▶ **Given information**:

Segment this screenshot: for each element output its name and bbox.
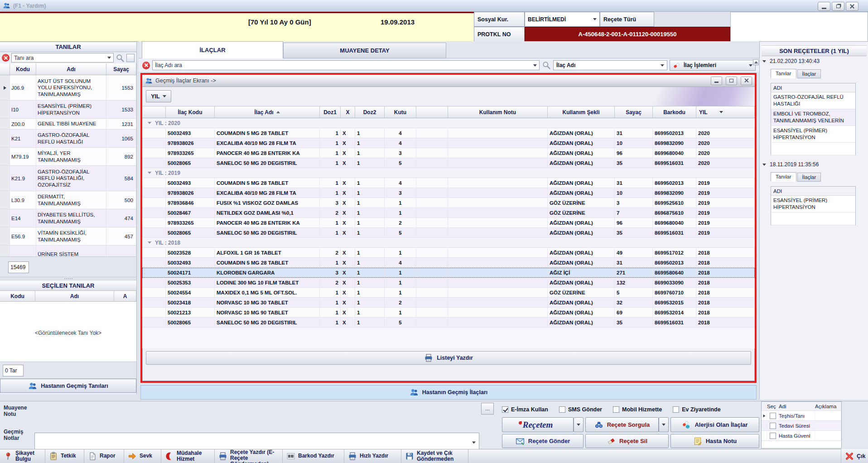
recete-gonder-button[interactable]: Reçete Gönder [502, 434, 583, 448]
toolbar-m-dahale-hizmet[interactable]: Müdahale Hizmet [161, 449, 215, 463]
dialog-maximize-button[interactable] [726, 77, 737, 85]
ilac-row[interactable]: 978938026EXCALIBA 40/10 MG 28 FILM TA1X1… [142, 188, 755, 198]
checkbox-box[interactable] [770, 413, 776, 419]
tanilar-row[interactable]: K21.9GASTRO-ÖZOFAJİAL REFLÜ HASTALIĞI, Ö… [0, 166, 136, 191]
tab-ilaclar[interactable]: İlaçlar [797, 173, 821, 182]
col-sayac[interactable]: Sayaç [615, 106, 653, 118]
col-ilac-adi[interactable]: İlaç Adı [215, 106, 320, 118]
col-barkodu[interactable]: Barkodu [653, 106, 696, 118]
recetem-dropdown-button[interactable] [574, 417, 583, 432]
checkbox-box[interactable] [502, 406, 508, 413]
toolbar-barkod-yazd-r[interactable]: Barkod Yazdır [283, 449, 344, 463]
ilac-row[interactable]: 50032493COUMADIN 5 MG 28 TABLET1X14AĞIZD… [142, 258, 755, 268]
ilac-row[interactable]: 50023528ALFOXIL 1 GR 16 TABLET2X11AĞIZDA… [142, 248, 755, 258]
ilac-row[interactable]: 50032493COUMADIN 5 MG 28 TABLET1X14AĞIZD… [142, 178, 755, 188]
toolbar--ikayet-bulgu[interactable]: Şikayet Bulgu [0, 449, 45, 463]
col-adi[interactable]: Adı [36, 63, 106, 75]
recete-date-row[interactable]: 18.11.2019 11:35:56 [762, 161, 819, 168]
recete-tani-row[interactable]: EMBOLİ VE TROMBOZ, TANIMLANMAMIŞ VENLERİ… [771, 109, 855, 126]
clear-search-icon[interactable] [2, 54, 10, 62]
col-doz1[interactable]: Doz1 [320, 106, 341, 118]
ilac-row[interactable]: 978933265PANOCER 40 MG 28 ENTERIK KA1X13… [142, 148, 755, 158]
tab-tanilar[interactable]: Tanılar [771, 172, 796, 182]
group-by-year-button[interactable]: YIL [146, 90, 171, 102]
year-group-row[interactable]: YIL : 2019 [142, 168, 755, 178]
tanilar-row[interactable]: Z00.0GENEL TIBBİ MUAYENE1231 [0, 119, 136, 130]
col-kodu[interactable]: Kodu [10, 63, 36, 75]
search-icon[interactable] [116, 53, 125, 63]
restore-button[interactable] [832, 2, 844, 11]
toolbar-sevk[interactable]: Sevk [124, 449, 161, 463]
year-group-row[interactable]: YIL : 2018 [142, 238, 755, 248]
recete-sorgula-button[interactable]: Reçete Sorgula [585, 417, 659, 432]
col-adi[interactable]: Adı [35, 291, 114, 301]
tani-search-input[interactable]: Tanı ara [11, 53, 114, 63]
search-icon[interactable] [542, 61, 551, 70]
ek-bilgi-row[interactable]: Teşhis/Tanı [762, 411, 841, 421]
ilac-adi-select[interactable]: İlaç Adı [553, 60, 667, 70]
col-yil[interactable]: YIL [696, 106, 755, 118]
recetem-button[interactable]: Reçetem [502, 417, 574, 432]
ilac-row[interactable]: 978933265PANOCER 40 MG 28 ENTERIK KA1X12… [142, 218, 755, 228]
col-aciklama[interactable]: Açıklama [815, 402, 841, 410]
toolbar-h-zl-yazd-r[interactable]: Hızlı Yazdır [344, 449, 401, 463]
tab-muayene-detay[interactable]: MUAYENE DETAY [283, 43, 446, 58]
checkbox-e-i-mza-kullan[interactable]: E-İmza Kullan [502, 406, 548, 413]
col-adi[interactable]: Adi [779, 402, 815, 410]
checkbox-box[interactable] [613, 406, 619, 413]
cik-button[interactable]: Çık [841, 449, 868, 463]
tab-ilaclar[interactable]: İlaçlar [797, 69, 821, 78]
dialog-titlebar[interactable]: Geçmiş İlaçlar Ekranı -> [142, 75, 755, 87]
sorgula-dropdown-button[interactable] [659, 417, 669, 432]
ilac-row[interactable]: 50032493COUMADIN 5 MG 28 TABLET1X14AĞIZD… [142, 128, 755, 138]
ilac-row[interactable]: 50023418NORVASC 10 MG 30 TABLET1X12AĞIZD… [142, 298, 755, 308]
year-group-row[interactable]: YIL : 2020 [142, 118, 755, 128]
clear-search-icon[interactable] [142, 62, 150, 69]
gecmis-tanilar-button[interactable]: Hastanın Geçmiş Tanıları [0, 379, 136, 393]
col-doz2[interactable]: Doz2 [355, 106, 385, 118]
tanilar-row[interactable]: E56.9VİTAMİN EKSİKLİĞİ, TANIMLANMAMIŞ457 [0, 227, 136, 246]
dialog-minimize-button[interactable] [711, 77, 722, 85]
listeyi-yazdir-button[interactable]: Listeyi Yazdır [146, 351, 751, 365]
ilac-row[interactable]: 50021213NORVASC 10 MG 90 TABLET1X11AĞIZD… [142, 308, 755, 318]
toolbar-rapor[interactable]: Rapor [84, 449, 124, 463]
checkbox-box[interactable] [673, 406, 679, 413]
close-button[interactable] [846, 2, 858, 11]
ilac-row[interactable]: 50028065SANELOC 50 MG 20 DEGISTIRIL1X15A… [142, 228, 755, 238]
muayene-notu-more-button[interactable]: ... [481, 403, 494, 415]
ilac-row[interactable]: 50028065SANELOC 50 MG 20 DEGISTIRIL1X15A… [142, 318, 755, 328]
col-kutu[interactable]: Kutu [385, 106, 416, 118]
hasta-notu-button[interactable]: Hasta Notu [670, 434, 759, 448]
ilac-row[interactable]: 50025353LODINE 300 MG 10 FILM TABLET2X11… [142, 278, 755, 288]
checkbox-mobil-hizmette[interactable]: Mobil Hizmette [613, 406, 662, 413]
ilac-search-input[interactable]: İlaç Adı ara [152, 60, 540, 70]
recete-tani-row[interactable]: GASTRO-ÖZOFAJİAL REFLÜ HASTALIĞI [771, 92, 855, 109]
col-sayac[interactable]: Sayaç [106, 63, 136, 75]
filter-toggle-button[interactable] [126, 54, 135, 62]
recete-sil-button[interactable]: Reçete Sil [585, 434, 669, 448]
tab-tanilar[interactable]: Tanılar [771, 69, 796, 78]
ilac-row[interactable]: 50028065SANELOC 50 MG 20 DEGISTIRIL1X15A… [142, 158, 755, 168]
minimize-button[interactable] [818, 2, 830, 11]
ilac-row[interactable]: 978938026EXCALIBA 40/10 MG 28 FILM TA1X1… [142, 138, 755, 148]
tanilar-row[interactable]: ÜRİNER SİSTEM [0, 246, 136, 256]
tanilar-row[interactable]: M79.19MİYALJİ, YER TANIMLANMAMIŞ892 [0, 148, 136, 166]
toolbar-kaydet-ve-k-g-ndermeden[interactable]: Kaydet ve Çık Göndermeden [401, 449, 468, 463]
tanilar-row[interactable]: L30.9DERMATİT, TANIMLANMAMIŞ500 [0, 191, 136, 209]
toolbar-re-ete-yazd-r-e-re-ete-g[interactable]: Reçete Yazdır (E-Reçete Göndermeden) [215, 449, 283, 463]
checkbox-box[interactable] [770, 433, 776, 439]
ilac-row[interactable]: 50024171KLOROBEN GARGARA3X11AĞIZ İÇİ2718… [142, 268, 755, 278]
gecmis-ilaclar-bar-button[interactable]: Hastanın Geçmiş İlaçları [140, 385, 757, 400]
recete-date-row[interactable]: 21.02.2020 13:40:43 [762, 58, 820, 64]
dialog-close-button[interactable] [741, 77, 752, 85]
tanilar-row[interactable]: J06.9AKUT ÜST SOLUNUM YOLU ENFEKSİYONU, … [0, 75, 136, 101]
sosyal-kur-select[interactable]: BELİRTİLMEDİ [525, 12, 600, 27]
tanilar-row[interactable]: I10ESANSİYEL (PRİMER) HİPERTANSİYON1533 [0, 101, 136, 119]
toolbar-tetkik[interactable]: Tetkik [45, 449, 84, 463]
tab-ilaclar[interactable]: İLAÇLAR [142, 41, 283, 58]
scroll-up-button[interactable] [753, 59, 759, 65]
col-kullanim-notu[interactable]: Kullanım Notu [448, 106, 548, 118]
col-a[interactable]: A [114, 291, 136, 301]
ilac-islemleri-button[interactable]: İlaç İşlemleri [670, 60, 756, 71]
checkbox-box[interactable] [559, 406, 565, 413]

* * *

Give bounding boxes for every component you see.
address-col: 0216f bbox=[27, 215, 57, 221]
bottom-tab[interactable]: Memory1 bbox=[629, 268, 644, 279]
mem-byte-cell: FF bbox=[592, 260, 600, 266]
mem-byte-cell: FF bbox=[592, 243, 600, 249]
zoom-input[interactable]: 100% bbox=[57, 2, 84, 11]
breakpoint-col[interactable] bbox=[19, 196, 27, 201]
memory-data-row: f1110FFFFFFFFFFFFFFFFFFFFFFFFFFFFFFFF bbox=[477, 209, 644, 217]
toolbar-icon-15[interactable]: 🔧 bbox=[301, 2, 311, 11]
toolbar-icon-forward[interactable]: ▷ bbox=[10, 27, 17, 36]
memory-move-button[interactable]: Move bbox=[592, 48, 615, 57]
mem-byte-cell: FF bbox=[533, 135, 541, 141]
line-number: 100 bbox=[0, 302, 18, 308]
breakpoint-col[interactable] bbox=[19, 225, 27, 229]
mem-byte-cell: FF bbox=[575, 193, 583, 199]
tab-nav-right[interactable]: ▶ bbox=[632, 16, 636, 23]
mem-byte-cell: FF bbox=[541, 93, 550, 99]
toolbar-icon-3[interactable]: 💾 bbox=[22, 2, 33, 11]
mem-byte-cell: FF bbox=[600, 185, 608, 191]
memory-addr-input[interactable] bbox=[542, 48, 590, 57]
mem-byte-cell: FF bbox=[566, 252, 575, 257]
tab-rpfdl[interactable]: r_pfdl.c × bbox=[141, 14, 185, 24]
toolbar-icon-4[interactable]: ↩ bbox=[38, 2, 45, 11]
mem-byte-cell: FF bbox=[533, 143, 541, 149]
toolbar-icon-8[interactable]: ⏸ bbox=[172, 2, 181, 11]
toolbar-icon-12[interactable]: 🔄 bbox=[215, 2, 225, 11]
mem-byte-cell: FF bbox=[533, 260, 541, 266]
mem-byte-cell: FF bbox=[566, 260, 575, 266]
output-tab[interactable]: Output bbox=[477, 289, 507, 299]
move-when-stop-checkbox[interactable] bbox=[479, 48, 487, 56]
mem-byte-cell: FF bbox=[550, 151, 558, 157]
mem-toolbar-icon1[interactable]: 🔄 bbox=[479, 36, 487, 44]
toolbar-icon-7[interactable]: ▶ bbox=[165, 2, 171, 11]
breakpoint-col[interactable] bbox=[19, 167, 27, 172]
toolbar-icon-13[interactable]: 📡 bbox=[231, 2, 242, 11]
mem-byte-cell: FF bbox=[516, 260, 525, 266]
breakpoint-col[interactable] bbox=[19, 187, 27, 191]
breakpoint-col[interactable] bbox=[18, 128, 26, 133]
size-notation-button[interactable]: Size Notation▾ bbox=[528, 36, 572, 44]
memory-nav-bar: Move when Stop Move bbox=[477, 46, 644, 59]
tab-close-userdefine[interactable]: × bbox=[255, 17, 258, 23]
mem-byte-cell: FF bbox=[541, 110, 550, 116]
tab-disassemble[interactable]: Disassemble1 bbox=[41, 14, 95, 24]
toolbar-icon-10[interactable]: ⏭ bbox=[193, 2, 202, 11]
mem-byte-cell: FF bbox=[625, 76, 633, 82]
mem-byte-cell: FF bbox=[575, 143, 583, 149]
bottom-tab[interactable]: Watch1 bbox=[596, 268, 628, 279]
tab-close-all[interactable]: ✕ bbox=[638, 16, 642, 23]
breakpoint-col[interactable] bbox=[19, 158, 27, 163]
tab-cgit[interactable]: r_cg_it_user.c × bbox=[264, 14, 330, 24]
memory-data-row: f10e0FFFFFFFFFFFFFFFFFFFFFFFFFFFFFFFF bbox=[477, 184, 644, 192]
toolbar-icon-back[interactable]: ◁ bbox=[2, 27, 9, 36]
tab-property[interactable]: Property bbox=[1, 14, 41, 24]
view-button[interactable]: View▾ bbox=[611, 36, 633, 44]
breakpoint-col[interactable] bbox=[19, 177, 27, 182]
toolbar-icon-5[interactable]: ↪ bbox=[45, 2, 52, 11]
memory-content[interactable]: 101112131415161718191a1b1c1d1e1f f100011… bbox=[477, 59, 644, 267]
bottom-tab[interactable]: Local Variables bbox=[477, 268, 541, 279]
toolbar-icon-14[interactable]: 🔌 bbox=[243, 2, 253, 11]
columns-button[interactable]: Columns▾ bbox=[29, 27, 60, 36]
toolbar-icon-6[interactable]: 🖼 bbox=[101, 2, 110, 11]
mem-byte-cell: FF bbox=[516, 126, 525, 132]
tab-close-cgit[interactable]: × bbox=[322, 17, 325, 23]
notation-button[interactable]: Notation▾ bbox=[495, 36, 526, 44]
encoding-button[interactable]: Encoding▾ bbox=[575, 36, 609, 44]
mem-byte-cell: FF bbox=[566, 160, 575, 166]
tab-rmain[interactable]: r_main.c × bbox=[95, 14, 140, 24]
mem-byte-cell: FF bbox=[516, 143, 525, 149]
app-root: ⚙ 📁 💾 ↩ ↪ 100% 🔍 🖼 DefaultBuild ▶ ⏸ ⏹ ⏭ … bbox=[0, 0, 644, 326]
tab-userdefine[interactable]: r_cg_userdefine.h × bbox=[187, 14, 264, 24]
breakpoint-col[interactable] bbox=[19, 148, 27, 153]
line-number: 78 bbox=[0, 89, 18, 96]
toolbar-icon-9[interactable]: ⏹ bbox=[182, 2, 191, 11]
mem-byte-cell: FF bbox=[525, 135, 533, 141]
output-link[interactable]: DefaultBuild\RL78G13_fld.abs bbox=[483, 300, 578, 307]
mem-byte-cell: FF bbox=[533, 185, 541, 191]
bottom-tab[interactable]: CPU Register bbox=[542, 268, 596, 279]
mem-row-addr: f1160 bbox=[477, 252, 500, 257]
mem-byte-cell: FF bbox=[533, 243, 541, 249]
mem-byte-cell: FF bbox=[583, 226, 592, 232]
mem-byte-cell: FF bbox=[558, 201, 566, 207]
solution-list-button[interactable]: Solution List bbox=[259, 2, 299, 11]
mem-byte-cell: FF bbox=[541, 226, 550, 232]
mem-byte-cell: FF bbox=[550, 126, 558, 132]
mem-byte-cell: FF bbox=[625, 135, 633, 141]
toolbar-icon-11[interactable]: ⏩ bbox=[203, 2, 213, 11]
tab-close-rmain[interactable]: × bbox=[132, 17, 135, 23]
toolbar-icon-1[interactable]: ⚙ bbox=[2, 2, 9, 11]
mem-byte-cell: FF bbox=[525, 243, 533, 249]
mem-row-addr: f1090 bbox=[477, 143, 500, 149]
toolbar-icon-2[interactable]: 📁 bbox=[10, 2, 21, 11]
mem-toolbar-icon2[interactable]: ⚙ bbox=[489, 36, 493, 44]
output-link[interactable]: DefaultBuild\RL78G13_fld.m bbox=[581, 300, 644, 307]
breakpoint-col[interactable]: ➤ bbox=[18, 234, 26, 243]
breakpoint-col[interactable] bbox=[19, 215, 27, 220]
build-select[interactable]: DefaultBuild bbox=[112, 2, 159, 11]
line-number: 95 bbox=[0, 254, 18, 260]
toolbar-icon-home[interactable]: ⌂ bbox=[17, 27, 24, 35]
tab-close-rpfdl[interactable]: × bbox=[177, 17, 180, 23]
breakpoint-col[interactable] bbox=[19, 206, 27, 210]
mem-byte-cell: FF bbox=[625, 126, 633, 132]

▶ **Exercise prompt**: Return every line of the material in which the word "number" is found.

▶ **Solution to the problem**:
line-number: 100 bbox=[0, 302, 18, 308]
line-number: 78 bbox=[0, 89, 18, 96]
line-number: 95 bbox=[0, 254, 18, 260]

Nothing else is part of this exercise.